Later MGB master cylinders with their PDWA switch and three brake lines can be kind of a fiddly installation, and creating good access makes the job much easier. ALWAYS start the brake lines by hand before using a wrench. We begin with the one on the bottom before we even slide it over the brake servo studs, and use Vice Grips GENTLY to help line up the other two pipes. If you’re not sure about whether the servo has turned into a brake fluid sump for a leaky master cylinder, undo the vacuum line from the manifold and use it as a putative drain pipe.
Take special note of the wet paper towel (brake fluid is the solvent for paint, and water the solvent for brake fluid) and the fluorescent drop light which can’t become an ignition source for the fuel in the carburetor.
In other MGB news, Reilly has been sorting thru some diverse issues with a 1972 MGB of generally good character. One of the items for attention was tracing the source of a very hot fuse protecting functions which are switched thru the ignition like the wipers & turn signals. We call it the “green” fuse.
The first obvious fault was the installation of a 35 amp Parts Store fuse. The correct Lucas-style fuse allows a 35 amp surge, but only 17 amps continuously, (17/35). However the ultimate culprit, pictured above, was in the trunk. A black wire (always ground) plugged into the snap connector for the brake lights, which are of course green wires and therefore hot when the brake light switch is on.

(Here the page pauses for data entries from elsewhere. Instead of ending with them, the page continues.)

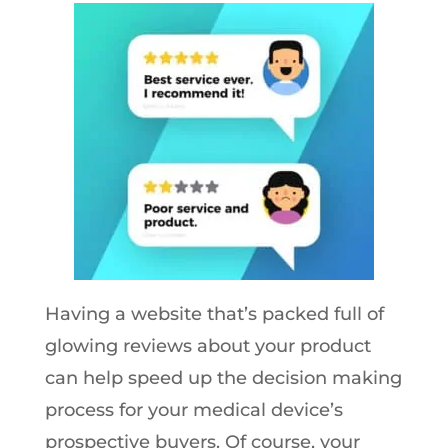
Having a website that’s packed full of
glowing reviews about your product
can help speed up the decision making
process for your medical device’s
prospective buyers. Of course, your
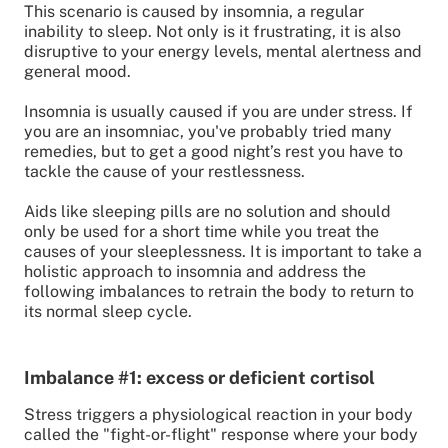
This scenario is caused by insomnia, a regular
inability to sleep. Not only is it frustrating, it is also
disruptive to your energy levels, mental alertness and
general mood.
Insomnia is usually caused if you are under stress. If
you are an insomniac, you've probably tried many
remedies, but to get a good night’s rest you have to
tackle the cause of your restlessness.
Aids like sleeping pills are no solution and should
only be used for a short time while you treat the
causes of your sleeplessness. It is important to take a
holistic approach to insomnia and address the
following imbalances to retrain the body to return to
its normal sleep cycle.
Imbalance #1: excess or deficient cortisol
Stress triggers a physiological reaction in your body
called the "fight-or-flight" response where your body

Sticking calipers were another complaint. Dealing with calipers is made a whole lot easier if you first remove the brake pads and then pump the pistons out against the brake rotors. Sometimes they’ll pull out at that point, but when they don’t we center drill & tap the pistons and use a hex bolt as an extractor.
It’s also considered to be good etiquette to clean & repack the front wheel bearings at the same time. We’re guessing these wheel bearings were last serviced some time around 1980.